Start of Extracted data
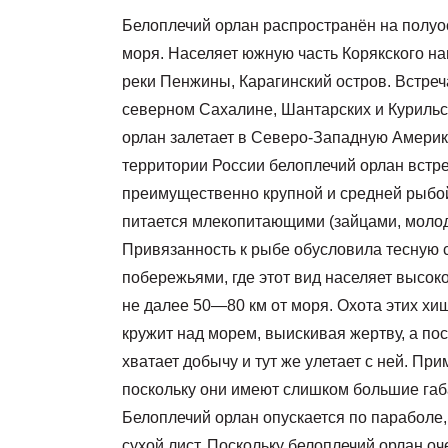
Белоплечий орлан распространён на полуо
моря. Населяет южную часть Корякского наг
реки Пенжины, Карагинский остров. Встреч
северном Сахалине, Шантарских и Курильск
орлан залетает в Северо-Западную Америк
территории России белоплечий орлан встре
преимущественно крупной и средней рыбой
питается млекопитающими (зайцами, моло
Привязанность к рыбе обусловила тесную 
побережьями, где этот вид населяет высок
не далее 50—80 км от моря. Охота этих х
кружит над морем, выискивая жертву, а по
хватает добычу и тут же улетает с ней. Пр
поскольку они имеют слишком большие габа
Белоплечий орлан опускается по параболе,
сухой лист. Поскольку белоплечий орлан оч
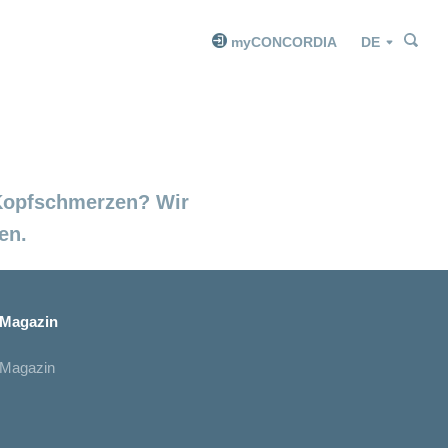
Suc
Suc
Sprache
myCONCORDIA
 Kopfschmerzen? Wir
en.
Magazin
Magazin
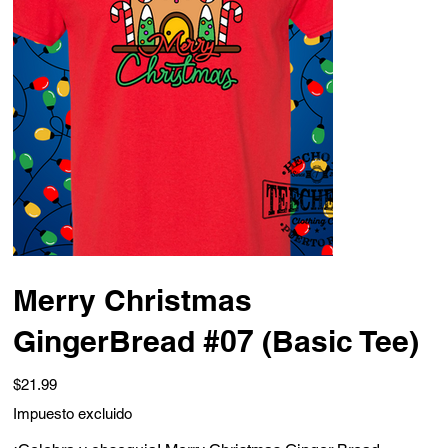
Merry Christmas
GingerBread #07 (Basic Tee)
Precio
$21.99
Impuesto excluido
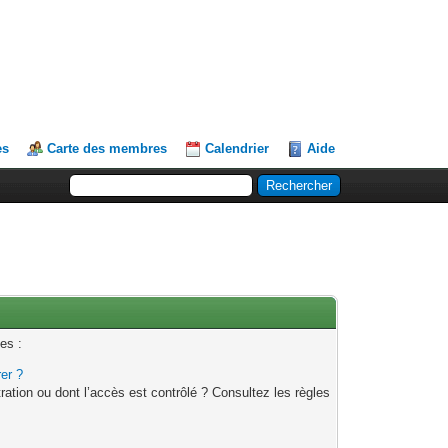
es
Carte des membres
Calendrier
Aide
es :
rer ?
ation ou dont l’accès est contrôlé ? Consultez les règles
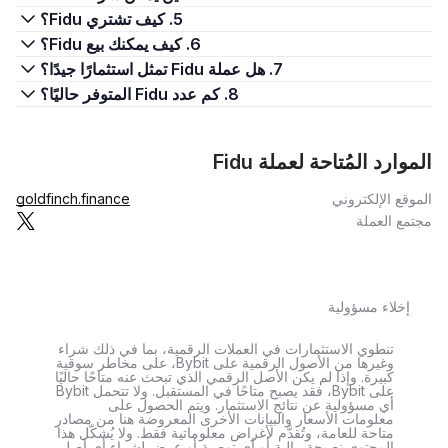
5. كيف تشتري Fidu؟
6. كيف يمكنك بيع Fidu؟
7. هل عملة Fidu تمثل استثمارًا جيدًا؟
8. كم عدد Fidu المتوفر حاليًا؟
الموارد المُتاحة لعملة Fidu
الموقع الإلكتروني
goldfinch.finance
مجتمع العملة
إخلاء مسؤولية
تنطوي الاستثمارات في العملات الرقمية، بما في ذلك شراء
وغيرها من الأصول الرقمية على Bybit، على مخاطر سوقية
كبيرة. وإذا لم يكن الأصل الرقمي الذي تبحث عنه متاحًا حاليًا
على Bybit، فقد يصبح متاحًا في المستقبل. ولا تتحمل Bybit
أي مسؤولية عن نتائج الاستثمار. ويتم الحصول على
معلومات الأسعار والبيانات الأخرى المعروضة هنا من مصادر
متاحة للعامة، وتُقدَّم لأغراض معلوماتية فقط. ولا يُشكّل هذا
المحتوى نصيحة مالية أو أي توصية أو عرض لشراء أي أصل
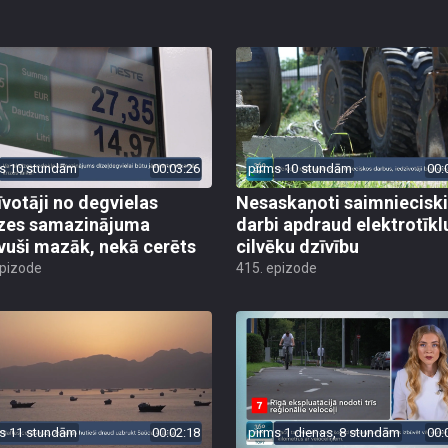
s 10 stundām
00:03:26
pirms 10 stundām
00:
īvotāji no degvielas
Nesaskaņoti saimniecisk
zes samazinājuma
darbi apdraud elektrotīkl
vuši mazāk, nekā cerēts
cilvēku dzīvību
epizode
415. epizode
s 11 stundām
00:02:18
pirms 1 dienas, 8 stundām
00:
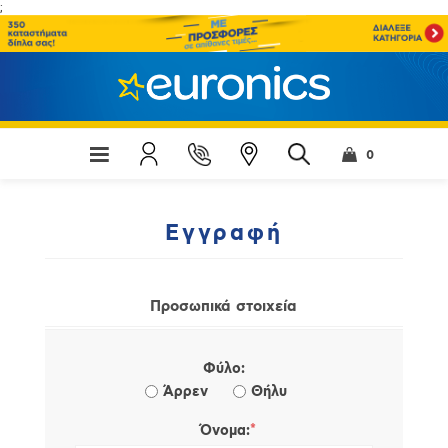
;
0
Εγγραφή
Προσωπικά στοιχεία
Φύλο:
Άρρεν
Θήλυ
*
Όνομα:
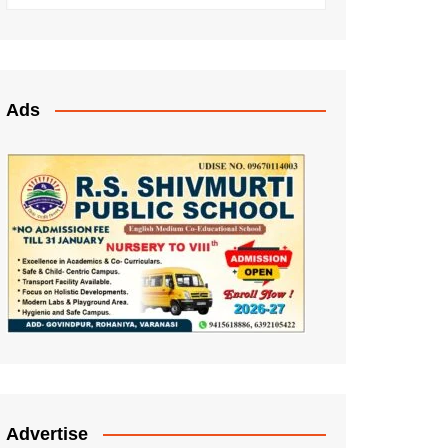
Ads
Advertise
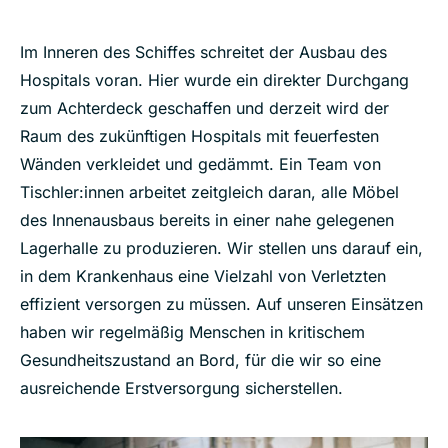
Im Inneren des Schiffes schreitet der Ausbau des
Hospitals voran. Hier wurde ein direkter Durchgang
zum Achterdeck geschaffen und derzeit wird der
Raum des zukünftigen Hospitals mit feuerfesten
Wänden verkleidet und gedämmt. Ein Team von
Tischler:innen arbeitet zeitgleich daran, alle Möbel
des Innenausbaus bereits in einer nahe gelegenen
Lagerhalle zu produzieren. Wir stellen uns darauf ein,
in dem Krankenhaus eine Vielzahl von Verletzten
effizient versorgen zu müssen. Auf unseren Einsätzen
haben wir regelmäßig Menschen in kritischem
Gesundheitszustand an Bord, für die wir so eine
ausreichende Erstversorgung sicherstellen.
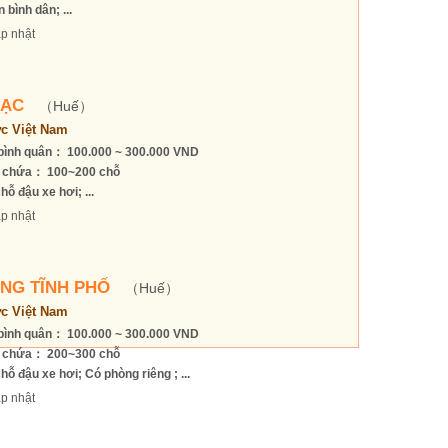
 bình dân; ...
p nhật
LẠC
（Huế）
c Việt Nam
bình quân： 100.000 ~ 300.000 VND
 chứa： 100~200 chỗ
hỗ đậu xe hơi; ...
p nhật
NG TĨNH PHỐ
（Huế）
c Việt Nam
bình quân： 100.000 ~ 300.000 VND
 chứa： 200~300 chỗ
hỗ đậu xe hơi; Có phòng riêng ; ...
p nhật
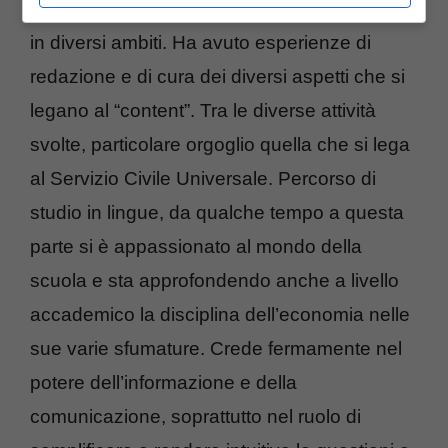
produrre articoli online e di approfondimenti
in diversi ambiti. Ha avuto esperienze di
redazione e di cura dei diversi aspetti che si
legano al “content”. Tra le diverse attività
svolte, particolare orgoglio quella che si lega
al Servizio Civile Universale. Percorso di
studio in lingue, da qualche tempo a questa
parte si è appassionato al mondo della
scuola e sta approfondendo anche a livello
accademico la disciplina dell’economia nelle
sue varie sfumature. Crede fermamente nel
potere dell’informazione e della
comunicazione, soprattutto nel ruolo di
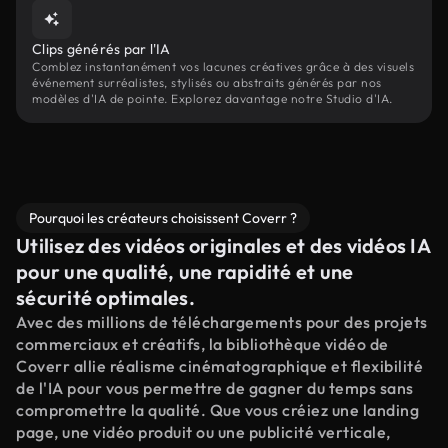
Clips générés par l'IA
Comblez instantanément vos lacunes créatives grâce à des visuels
événement surréalistes, stylisés ou abstraits générés par nos
modèles d'IA de pointe. Explorez davantage notre Studio d'IA.
Pourquoi les créateurs choisissent Coverr ?
Utilisez des vidéos originales et des vidéos IA
pour une qualité, une rapidité et une
sécurité optimales.
Avec des millions de téléchargements pour des projets
commerciaux et créatifs, la bibliothèque vidéo de
Coverr allie réalisme cinématographique et flexibilité
de l'IA pour vous permettre de gagner du temps sans
compromettre la qualité. Que vous créiez une landing
page, une vidéo produit ou une publicité verticale,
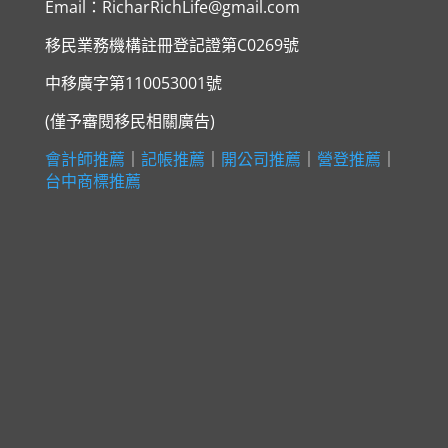
Email：RicharRichLife@gmail.com
移民業務機構註冊登記證第C0269號
中移廣字第
110053001
號
(僅予審閱移民相關廣告)
會計師推薦
｜
記帳推薦
｜
開公司推薦
｜
營登推薦
｜
台中商標推薦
End of Extracted data
Exercise directions: An answer is complete only when it holds every line above containing the string "diversi".

Problem solution:
in diversi ambiti. Ha avuto esperienze di
redazione e di cura dei diversi aspetti che si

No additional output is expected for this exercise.